Tanto il presidente russo Vladimir Putin quanto il suo omologo siriano Bashar al-Assad sanno bene che la presa di Aleppo est è assolutamente necessaria per infliggere una sconfitta definitiva ai ribelli. Nuove preoccupanti ombre stanno però prendendo forma nel Nord della Siria, l'intensificazione delle azioni militari della Turchia viene vista da Damasco come una minaccia alla propria sovranità che potrebbe aprire un nuovo, devastante fronte di guerra.

La nota di Damasco

L'intenzione di Recep Erdogan è stata chiara fin dal momento in cui ha deciso di inviare il proprio esercito nel Nord della Siria. L'obiettivo ufficiale sono le postazioni dell'Isis, lo scopo reale è quello di ricacciare il più lontano possibile dal proprio confine le milizie curde dell'Ypg.

Ma l'azione di Ankara è stata duramente condannata dal governo siriano. "Quella dell'esercito turco - si legge nella nota ufficiale dell'agenzia SANA - è una violazione alla sovranità della Siria. Le vittorie dell'esercito siriano nella guerra contro il terrorismo hanno interrotto le trame del presidente turco, Recep Tayyip Erdogan, e lo hanno spinto ad intensificare la sua aggressione.
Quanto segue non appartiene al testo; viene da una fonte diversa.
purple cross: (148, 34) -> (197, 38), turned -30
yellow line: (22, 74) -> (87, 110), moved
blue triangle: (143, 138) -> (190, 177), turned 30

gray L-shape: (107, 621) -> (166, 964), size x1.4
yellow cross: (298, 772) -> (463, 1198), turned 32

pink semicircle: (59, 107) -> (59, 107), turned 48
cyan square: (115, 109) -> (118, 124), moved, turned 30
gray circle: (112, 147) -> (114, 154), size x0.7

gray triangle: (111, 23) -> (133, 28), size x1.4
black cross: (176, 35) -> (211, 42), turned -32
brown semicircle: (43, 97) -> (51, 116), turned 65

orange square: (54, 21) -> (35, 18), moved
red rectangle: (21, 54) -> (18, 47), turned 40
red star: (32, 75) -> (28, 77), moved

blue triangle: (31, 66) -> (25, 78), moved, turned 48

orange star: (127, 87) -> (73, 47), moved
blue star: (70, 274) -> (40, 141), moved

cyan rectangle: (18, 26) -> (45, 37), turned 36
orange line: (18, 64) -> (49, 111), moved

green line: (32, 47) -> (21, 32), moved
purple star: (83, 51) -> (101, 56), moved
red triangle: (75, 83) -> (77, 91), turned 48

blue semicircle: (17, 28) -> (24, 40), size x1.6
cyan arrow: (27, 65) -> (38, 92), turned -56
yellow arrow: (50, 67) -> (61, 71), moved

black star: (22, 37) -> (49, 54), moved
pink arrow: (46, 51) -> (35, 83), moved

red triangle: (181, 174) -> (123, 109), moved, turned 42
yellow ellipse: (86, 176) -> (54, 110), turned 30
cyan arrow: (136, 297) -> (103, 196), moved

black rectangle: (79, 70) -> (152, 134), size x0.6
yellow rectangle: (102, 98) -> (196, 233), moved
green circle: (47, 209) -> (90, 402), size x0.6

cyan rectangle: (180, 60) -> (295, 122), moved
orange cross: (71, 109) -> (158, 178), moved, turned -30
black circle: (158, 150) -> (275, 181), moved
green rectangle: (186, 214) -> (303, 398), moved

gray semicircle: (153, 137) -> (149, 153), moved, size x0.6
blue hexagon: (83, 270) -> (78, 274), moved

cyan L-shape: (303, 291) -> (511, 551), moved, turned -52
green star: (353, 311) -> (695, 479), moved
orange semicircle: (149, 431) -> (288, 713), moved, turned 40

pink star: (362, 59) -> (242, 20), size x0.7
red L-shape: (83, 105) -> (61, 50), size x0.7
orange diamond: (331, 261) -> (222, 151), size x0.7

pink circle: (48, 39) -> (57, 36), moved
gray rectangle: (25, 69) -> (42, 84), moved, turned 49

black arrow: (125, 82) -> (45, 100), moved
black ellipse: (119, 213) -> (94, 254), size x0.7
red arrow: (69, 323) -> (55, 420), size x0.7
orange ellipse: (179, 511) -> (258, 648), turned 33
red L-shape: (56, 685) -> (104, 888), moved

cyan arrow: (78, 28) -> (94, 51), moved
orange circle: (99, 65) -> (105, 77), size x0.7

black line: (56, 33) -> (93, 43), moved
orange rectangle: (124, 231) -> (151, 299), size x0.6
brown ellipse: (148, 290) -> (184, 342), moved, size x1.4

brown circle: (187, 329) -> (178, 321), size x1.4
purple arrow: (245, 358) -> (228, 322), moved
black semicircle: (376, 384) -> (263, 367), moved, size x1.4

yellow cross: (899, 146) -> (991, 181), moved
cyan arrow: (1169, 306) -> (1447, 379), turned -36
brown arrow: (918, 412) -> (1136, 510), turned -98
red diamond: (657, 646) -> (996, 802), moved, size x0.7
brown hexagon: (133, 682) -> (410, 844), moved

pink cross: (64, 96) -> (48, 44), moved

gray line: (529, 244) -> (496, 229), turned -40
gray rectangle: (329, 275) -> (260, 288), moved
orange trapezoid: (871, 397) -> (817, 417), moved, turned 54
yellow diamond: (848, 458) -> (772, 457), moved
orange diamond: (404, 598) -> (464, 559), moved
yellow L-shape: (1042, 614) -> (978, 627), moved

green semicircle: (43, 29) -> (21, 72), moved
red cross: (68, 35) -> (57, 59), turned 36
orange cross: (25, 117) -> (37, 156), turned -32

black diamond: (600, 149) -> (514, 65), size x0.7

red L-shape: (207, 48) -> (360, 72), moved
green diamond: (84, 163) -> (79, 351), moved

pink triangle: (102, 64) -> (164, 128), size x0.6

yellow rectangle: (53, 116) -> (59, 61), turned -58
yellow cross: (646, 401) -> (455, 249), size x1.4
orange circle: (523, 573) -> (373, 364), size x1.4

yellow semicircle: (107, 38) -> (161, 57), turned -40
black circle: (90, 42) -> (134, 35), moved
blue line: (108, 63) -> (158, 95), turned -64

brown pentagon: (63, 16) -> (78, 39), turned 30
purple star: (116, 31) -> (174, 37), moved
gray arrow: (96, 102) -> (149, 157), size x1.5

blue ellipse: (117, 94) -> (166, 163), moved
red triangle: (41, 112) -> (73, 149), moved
Qualsiasi ulteriore presenza turca entro i confini siriani sarà considerata una forza di occupazione alla quale ci opporremo con tutti i mezzi".

I possibili scenari

La guerra tra Turchia e Siria è sempre stato un ipotetico, catastrofico scenario immaginato da teorici e conoscitori delle questioni mediorientali. Riteniamo possibile che Erdogan si fermi non appena messi in sicurezza i propri confini dall'ingombrante presenza curda, alla luce dei dialogo riaperto ormai da mesi con la Russia.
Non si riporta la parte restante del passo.